» Raw data:
____________________
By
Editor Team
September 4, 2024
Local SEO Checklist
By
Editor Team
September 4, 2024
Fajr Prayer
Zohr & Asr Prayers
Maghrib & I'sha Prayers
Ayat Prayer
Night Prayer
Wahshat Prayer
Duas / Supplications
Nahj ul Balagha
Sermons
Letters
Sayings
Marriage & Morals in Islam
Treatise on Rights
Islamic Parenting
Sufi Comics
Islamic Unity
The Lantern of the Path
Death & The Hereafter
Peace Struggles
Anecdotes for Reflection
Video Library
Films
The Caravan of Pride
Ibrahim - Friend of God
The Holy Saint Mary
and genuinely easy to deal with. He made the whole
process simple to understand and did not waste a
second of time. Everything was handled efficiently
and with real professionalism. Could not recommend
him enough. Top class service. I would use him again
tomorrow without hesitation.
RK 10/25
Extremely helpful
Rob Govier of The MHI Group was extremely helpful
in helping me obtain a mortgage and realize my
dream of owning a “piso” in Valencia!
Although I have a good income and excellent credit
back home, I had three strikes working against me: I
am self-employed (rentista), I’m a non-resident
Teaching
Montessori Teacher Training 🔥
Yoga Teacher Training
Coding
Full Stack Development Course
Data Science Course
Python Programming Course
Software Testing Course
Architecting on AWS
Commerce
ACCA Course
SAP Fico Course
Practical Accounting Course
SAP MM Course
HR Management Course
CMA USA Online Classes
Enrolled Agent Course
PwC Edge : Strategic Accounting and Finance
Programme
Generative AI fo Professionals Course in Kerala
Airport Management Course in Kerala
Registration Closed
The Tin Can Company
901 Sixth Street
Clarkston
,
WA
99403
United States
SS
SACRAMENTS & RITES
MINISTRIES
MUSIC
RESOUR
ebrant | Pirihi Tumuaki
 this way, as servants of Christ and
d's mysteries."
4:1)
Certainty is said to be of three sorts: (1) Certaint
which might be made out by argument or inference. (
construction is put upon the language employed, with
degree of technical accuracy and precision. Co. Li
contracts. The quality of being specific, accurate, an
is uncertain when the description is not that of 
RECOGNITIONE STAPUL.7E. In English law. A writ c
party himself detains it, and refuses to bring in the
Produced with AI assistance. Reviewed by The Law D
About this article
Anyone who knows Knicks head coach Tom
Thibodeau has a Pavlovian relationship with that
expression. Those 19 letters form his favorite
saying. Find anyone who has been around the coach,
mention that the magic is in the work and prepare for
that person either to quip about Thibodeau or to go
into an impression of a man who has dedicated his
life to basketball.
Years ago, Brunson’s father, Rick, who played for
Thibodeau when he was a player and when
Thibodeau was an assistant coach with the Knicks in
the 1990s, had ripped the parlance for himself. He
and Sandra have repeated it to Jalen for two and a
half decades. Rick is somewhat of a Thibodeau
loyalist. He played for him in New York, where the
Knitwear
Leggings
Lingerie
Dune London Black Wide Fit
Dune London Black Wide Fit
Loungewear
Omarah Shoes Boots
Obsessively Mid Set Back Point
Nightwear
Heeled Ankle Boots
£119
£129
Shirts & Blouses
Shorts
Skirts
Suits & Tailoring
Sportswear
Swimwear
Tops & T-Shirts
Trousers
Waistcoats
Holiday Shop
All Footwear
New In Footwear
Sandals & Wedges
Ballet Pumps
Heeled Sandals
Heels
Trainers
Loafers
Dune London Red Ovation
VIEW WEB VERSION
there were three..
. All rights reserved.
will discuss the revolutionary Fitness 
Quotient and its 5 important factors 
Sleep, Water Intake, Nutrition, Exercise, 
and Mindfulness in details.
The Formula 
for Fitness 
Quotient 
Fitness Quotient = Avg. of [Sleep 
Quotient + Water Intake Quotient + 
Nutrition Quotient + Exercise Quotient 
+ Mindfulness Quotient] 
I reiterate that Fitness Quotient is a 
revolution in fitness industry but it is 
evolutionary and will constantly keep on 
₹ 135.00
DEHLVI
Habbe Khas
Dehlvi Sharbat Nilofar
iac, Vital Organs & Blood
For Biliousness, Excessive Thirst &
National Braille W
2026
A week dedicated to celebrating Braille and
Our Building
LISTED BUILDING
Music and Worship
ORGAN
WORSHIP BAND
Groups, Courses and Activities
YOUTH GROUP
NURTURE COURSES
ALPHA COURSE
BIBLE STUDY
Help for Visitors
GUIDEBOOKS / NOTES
____________________
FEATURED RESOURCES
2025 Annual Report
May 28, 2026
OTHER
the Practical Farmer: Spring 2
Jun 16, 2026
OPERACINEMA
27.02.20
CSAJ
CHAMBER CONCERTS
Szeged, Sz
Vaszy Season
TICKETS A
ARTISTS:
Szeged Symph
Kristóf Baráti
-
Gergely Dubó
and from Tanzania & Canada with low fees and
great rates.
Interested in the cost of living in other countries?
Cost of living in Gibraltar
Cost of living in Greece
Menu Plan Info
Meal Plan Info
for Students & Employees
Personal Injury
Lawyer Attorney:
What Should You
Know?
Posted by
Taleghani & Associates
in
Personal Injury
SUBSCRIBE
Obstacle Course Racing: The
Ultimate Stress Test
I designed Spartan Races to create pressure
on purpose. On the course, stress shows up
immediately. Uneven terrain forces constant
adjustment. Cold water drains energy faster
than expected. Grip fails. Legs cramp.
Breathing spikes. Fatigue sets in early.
____________________
» What is expected: Looking over the records, find each line with the word "Rick" and copy it.

» Response:
Years ago, Brunson’s father, Rick, who played for
half decades. Rick is somewhat of a Thibodeau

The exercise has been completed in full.